Saturday, 19 December 2009

The Suspicions of Mr Whicher or The Murder at Road Hill House by Kate Summerscale

Summerscale relates the true story of the murder on the night of 30 June 1860 of the youngest son of the family at Road Hill House, throat cut wide open and dumped down the servant's toilet in the grounds of the house. The murder exposes the internal workings of the upper middle class family, jealousy, adultery, guilt, grief and hatred. The Road Hill House case is significant in that it was one of the very first detective investigations undertaken by the fledgling Scotland yard and the story of the murder and the character of the detectives, in particular the lead detective Mr Whicher, directly inspired the early victorian melodramas and penny dreadfuls from Wilike Collins' The Moonstone to Henry James' The Turn of the Screw. Informed by contemporary developments in psychology, in particular the emerging theories of Freud, this is the classic murder mystery: the germ of the detective and crime novel which traces its routes through Sherlock Holmes and Agatha Christie to the present day.
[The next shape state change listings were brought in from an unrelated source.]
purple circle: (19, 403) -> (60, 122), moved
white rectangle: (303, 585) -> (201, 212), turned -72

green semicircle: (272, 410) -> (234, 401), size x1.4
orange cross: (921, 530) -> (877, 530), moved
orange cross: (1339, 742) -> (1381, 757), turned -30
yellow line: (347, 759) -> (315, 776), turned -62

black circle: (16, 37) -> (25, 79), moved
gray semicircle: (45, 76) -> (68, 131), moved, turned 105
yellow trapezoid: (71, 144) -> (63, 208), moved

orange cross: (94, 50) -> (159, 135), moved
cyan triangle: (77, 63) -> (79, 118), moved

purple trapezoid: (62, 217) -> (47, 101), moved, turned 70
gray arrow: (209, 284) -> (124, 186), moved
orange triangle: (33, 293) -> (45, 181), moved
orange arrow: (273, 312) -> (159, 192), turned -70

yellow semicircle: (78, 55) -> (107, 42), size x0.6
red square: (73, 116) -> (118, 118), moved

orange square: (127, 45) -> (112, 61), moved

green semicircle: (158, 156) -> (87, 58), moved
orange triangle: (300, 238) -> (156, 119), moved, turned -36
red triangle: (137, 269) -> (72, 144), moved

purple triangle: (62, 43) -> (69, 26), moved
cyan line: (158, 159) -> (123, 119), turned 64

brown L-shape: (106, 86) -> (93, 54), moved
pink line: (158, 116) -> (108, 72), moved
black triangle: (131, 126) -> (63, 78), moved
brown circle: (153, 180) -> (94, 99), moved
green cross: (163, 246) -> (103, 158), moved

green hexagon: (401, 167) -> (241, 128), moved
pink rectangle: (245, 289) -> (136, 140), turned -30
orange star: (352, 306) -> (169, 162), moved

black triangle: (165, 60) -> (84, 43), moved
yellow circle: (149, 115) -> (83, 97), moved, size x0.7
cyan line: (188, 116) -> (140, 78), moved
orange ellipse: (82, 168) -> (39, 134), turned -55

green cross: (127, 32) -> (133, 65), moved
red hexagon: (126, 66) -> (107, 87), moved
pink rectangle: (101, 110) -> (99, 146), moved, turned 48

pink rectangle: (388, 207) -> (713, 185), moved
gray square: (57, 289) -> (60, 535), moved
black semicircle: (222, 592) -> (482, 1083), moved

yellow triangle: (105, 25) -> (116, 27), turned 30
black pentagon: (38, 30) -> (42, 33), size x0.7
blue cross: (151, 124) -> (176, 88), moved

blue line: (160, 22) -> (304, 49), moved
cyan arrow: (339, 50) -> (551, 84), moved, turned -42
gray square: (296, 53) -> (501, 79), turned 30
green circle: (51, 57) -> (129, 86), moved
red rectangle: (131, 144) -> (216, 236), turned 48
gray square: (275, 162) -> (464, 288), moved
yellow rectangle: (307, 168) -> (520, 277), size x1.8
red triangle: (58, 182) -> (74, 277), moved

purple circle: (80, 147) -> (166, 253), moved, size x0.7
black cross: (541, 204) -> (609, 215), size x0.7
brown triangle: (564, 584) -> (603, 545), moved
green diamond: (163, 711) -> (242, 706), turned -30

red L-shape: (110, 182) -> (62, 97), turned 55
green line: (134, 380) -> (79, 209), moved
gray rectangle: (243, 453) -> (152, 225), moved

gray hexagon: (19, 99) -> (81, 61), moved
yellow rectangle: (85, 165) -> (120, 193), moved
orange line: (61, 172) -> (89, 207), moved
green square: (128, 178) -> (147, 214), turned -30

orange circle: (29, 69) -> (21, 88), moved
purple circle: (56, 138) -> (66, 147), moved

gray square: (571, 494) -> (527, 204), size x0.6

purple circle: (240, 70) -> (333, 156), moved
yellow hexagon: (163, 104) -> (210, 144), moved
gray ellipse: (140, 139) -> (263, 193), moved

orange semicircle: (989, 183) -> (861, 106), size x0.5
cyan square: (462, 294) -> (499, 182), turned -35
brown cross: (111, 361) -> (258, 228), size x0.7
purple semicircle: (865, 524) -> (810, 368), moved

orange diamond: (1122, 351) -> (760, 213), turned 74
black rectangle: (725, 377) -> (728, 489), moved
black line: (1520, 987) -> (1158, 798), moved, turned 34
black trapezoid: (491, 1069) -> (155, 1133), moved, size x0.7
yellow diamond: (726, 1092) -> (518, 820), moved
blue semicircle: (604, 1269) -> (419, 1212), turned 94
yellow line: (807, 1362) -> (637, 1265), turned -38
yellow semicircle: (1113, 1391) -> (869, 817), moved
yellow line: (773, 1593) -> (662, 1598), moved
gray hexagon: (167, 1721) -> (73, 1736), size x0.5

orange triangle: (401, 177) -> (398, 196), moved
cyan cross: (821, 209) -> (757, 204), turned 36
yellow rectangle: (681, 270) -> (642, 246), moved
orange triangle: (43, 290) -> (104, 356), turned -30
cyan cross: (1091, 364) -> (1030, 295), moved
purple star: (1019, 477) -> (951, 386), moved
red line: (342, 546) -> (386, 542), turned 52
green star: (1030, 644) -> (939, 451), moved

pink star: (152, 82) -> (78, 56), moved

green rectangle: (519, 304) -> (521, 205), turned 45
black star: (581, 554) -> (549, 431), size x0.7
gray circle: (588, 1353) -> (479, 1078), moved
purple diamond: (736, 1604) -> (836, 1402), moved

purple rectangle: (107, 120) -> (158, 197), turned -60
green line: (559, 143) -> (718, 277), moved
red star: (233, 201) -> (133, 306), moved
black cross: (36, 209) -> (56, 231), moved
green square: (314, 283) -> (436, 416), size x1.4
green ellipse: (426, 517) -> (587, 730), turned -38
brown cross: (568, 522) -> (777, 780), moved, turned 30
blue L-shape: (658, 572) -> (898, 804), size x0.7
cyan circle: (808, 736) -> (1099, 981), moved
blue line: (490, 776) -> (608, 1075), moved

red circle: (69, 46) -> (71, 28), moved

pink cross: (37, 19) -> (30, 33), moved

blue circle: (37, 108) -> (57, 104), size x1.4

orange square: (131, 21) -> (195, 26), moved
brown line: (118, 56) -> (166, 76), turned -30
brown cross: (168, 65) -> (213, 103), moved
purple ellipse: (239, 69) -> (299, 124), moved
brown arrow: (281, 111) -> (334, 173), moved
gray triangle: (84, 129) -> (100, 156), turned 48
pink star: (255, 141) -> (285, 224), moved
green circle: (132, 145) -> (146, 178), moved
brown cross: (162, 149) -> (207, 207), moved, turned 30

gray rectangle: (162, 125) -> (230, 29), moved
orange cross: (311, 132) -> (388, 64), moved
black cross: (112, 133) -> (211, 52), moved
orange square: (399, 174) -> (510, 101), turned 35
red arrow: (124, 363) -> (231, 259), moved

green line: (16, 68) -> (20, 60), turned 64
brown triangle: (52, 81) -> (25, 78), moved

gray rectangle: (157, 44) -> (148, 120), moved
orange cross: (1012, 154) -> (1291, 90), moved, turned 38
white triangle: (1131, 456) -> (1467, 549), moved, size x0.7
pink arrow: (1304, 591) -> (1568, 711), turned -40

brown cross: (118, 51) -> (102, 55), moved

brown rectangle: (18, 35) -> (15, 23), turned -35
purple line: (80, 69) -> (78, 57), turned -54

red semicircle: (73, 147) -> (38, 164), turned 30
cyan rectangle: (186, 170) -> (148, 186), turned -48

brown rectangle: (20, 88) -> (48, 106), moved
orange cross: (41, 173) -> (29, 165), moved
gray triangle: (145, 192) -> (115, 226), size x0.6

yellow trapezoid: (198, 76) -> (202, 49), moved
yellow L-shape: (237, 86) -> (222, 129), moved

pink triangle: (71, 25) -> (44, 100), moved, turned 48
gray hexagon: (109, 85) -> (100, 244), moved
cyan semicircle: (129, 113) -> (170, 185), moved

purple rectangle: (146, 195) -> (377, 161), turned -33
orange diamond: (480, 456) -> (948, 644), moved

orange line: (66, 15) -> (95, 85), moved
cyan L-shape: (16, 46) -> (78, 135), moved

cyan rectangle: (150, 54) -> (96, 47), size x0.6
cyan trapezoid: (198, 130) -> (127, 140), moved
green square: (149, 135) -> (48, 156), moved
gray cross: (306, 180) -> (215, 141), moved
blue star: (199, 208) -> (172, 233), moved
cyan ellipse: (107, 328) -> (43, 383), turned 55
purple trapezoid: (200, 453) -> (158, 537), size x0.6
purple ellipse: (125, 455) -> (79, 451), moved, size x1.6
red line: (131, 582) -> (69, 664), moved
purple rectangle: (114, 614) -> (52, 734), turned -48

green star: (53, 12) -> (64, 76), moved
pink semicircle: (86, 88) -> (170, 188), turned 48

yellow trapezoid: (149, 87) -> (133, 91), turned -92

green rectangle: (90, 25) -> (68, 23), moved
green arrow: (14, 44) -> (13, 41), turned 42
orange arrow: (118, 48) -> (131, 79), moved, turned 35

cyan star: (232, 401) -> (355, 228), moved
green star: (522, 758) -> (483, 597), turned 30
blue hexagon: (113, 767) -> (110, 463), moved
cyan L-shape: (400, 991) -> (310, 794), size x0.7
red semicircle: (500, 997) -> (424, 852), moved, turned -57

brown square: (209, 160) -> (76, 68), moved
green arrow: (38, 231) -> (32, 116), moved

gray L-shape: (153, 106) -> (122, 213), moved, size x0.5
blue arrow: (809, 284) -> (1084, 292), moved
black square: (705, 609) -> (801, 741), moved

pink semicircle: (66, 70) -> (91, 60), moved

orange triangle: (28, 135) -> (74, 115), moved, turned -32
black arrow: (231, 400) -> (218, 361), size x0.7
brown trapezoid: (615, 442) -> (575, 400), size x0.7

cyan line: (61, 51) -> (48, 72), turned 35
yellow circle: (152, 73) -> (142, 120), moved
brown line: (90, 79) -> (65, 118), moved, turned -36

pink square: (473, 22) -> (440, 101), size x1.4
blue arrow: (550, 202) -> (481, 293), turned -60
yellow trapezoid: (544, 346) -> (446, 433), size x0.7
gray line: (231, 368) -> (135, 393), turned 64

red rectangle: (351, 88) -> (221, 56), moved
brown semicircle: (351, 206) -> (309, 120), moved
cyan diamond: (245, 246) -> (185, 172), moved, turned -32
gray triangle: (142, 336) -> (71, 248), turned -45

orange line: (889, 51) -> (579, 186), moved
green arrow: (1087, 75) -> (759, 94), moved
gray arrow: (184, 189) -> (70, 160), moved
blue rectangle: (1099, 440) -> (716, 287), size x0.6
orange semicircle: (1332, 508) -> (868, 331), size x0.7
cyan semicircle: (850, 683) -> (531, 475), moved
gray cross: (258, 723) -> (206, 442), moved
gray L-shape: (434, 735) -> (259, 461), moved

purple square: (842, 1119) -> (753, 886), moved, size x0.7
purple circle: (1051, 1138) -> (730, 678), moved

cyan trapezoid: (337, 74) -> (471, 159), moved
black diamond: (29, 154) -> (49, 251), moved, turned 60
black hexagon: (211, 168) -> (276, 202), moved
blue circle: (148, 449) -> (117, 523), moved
I found the book interesting, but not compelling. It is perhaps the point of the book that because of our thorough grounding the present day with regard to forensic psychology which had its origins in the alienists and detectives of this time, that I knew pretty quickly who the murderer was and why. I did finish the book but there was no mystery to it and I found it rather dry and in the end unfulfilling.